En théorie, l’idée séduit. Toutefois, elle semble, en même temps, en décalage complet avec l’époque : peut-on réellement prôner le renoncement matériel à l’heure où beaucoup manifestent justement pour leur pouvoir d’achat ? Y’aurait-il deux catégories de citoyens : ceux, engagés, « consommacteurs » qui acceptent de renoncer à leurs modes de consommation pour la planète, et ceux, égoïstes, qui ne pensent qu’à leur niveau de consommation ou au mieux n’en ont rien à faire ?
Et si l’explication était ailleurs ? Et si, en fait, penser la sobriété heureuse était en quelque sorte un privilège de riches ?
Consommation, écologie et sobriété
Voir dans l’hyper-consommation la source des problèmes écologiques repose sur une logique fondée à première vue. C’est en effet notre consommation trop importante d’énergie, de matériaux ou d’espaces naturels qui engendrent les crises écologiques.
Néanmoins, affecter la responsabilité de la catastrophe écologique à la somme de nos comportements de consommation individuels cache une bonne partie de la réalité. Certes, nos modes de consommation sont polluants, dans leur ensemble et en moyenne. Mais entre le mode de consommation d’un Français au salaire médian (environ 1800 euros par mois) et celui d’un cadre supérieur (dont le salaire médian est autour de 3200 euros), les impacts environnementaux peuvent être d’ordres de grandeur très différents.

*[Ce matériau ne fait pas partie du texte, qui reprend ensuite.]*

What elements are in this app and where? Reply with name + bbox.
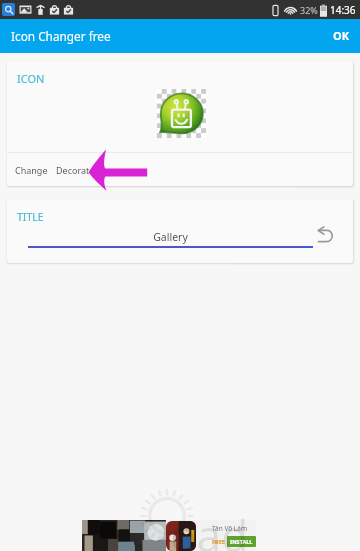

Le premier dispose bien souvent d’un petit logement, de peu d’appareils électroniques high-tech, d’un seul véhicule par foyer, il ne prend pas ou peu l’avion et consomme moins dans son ensemble. Le second roule en berline ou en SUV (sauf s’il habite en centre-ville), possède un (ou plusieurs) logements assez vastes, une large gamme d’appareils électroniques, et il voyage régulièrement.
Les études montrent de façon consistante que la majorité des émissions de CO2 sont générées par les plus riches. Alors, la sobriété heureuse, à qui s’adresse-t-elle ? Qui doit « consommer moins » ? Tout le monde ? En termes d’impact, demander à une personne aisée de faire des renoncements dans sa consommation n’est pas la même chose que de le demander à une personne à plus faibles revenus.
Des sobriétés plus heureuses que d’autres
Pour les consommateurs aisés, renoncer à certains bien matériels est aussi plus simple. « Vivre mieux avec moins » est un concept nettement plus accessible lorsqu’on dispose de beaucoup à la base. À l’inverse, lorsqu’on a déjà l’impression au quotidien de vivre « comme on peut », l’exigence d’un sacrifice supplémentaire apparaît bien souvent plus complexe.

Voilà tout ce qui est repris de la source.